29 I determined at the outset of the trial that s.11 Children (Criminal Proceedings) Act 1987 did not have application to this case: R v Sam (No. 1). In reaching that view, I had particular regard to the open justice principle in assessing what the public interest required in this case. I adverted to the open justice principle again in my judgment during the course of the trial: R v Sam (No. 5) at [14]-[15].
30 The trial having now been completed, the present question is what decision ought be made, in the light of the arguments which have been advanced, with respect to the application for all 17 photographs in Exhibit B to be made available for publication or broadcast?

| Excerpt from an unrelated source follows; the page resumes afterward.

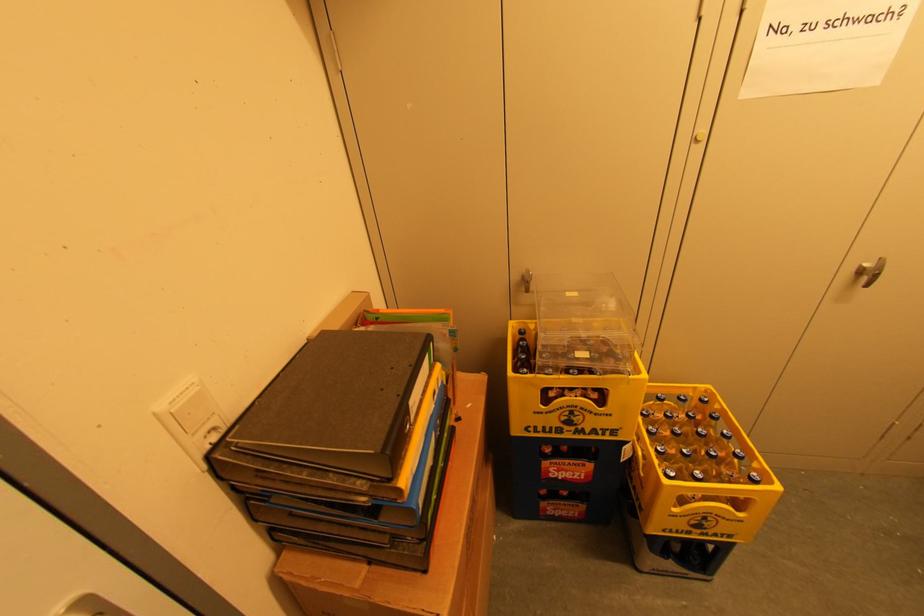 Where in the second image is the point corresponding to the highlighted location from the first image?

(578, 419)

31 I am satisfied that the photographs 7 to 17 in Exhibit B ought not be released. They depict Gloria, in her afflicted state, at times between February and May 2002. In my view, it is necessary that they not be released, in the sense that non-release is reasonably required in the interests of the administration of criminal justice: Pelechowski v Registrar, Court of Appeal (1999) 198 CLR 435 at 452 [51]; O’Shane v Burwood Local Court at 401 [33]. Gloria is entitled to dignity and respect, even in death. Accordingly, those photographs ought not be released. I do not regard this decision as being a significant erosion upon the open justice principle.
32 In my view, photographs 1 to 6 are in a different category. The Crown did not oppose the release of those photographs. They depict (a fully clothed) Gloria as an apparently happy and healthy child, in the early stages of her life, before she was afflicted by eczema in the way revealed by the evidence.
33 The media are entitled to make a fair and accurate report of proceedings. At times, a fair and accurate report of proceedings will be assisted by photographs, in particular photographs which were in evidence in the trial. I do not think that the ability of the media to publish or broadcast photographs 1 to 6 will undermine the dignity and respect to which Gloria remains entitled.
Conclusion
34 For these reasons, I am persuaded that the application by the media interests ought be allowed with respect to photographs 1 to 6 in Exhibit B, but declined with respect to photographs 7 to 17 in Exhibit B.